PreambleVector = [1 1 0 0 1 1 0 0 0 0 0 0 0 0 1 1 0 0 1 1 0 0 0 0 0 0 0 0 0 0 0 0]; w = conv(d, PreambleAdj); for n = 1:length(w) if w(n) > 200 %if the current bit is ~definitely~ a preamble
A matched filter takes both a sample signal and a message signal (in this case it is the PreambleVector backwards). It returns the area overlap between the two signals.
So here is the signal d, with the output of the filter, w. W’s peaks occur where there is a large amount of overlap between the preamble and the signal.
C. Sample the data
Pretty straightforward, now after I know where my packet is, I downsample it and convert it to logic. First I take a small chunk of data, starting where my filter returns a peak, and sample every other bit. Remember 4MHz gives 4x the needed length:
RawDataPacket = d(n:end); %get a chunk of the data RawDataPacket = RawDataPacket > 20; %Threshold DataPacket = RawDataPacket((find(RawDataPacket, 1)+8*4):(find(RawDataPacket,1)+120*4)); %Packet that is 4x the needed length DataPacket = DataPacket(1:2:end); %take every other bit
From here I run it through a logic table. The logic is very straightforward:
So it can be rewritten as
DataPacketAdj = DataPacket(1:2:end);
Now I have a 112-bit long vector with my binary values, ready for decoding.
D. Decode the Data
This is very easy: let someone else do it. I ran it through MATLAB’s binaryVectorToHex function (my DataPacketAdj is a column vector).
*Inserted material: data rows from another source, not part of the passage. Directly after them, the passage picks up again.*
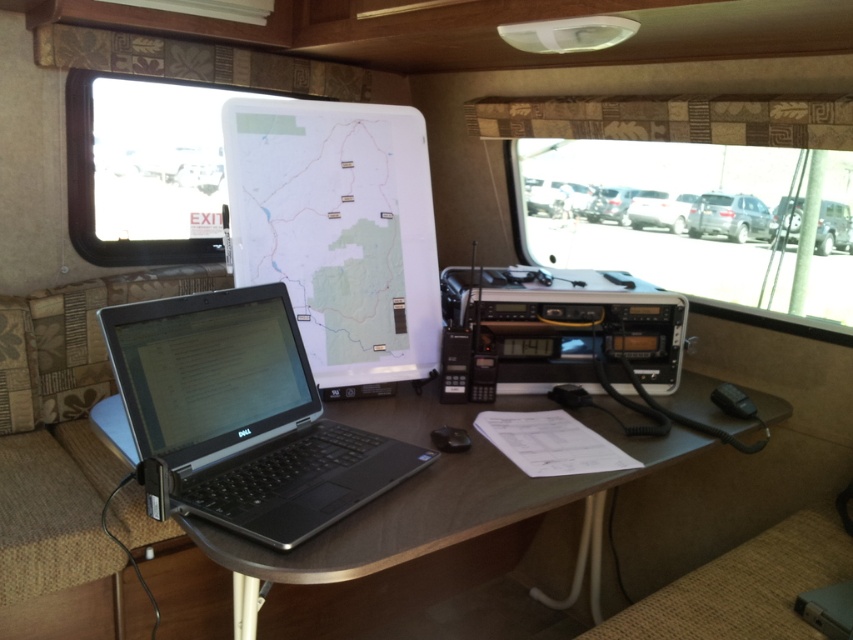 Between point (323, 104) and point (793, 216), which one is positioned in front?

Point (323, 104) is in front.

Where is `white matte map at center`? white matte map at center is located at coordinates pos(338,230).

Is silver/black plastic laptop at lower left to the left of black plastic table at center from the viewer's perspective?

Yes, silver/black plastic laptop at lower left is to the left of black plastic table at center.

Is point (144, 339) closer to camera compared to point (468, 477)?

Yes, it is in front of point (468, 477).

Find the location of a particular element. The height and width of the screenshot is (640, 853). silver/black plastic laptop at lower left is located at coordinates (241, 417).

In the scene shown: Is silver/black plastic laptop at lower left above satin silver suv at center?

Actually, silver/black plastic laptop at lower left is below satin silver suv at center.

What do you see at coordinates (241, 417) in the screenshot? I see `silver/black plastic laptop at lower left` at bounding box center [241, 417].

The image size is (853, 640). I want to click on silver/black plastic laptop at lower left, so click(x=241, y=417).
NewID = binaryVectorToHex(DataPacketAdj(9:32).'); if NewID ~= [0 0 0 0 0 0] %ignore empty values ICAO = [ICAO ; NewID]; %save ICAO addresses into an array end
So overall, my code generates usable packets as shown below. It takes a chunk, downsamples it, then converts it to logic.
In the end, I get quite a few ICAO addresses. I auto-stored all of my results in a .csv file, though most of them are junk results. The script takes quite a while to compile but does give usable data. Here’s one I found:
from AirNav RadarBox
In the future, I would like to look at other ways to filter for my preambles. The conv() function works but other methods could give better results. Also, I can take this algorithm and apply it to other single-frequency data channels, such as APRS (which is actually Lab 7 in the Stanford class).
I could also apply this to a range of frequencies, by taking snapshots at a certain time. However, a problem I am struggling with is procedurally decoding different types of modulation: if I am in the 20m ham band, I can encounter all sorts of different signals.
I would also like to see what ADS-B looks like currently given the coronavirus situation. I may get many fewer flights than usual.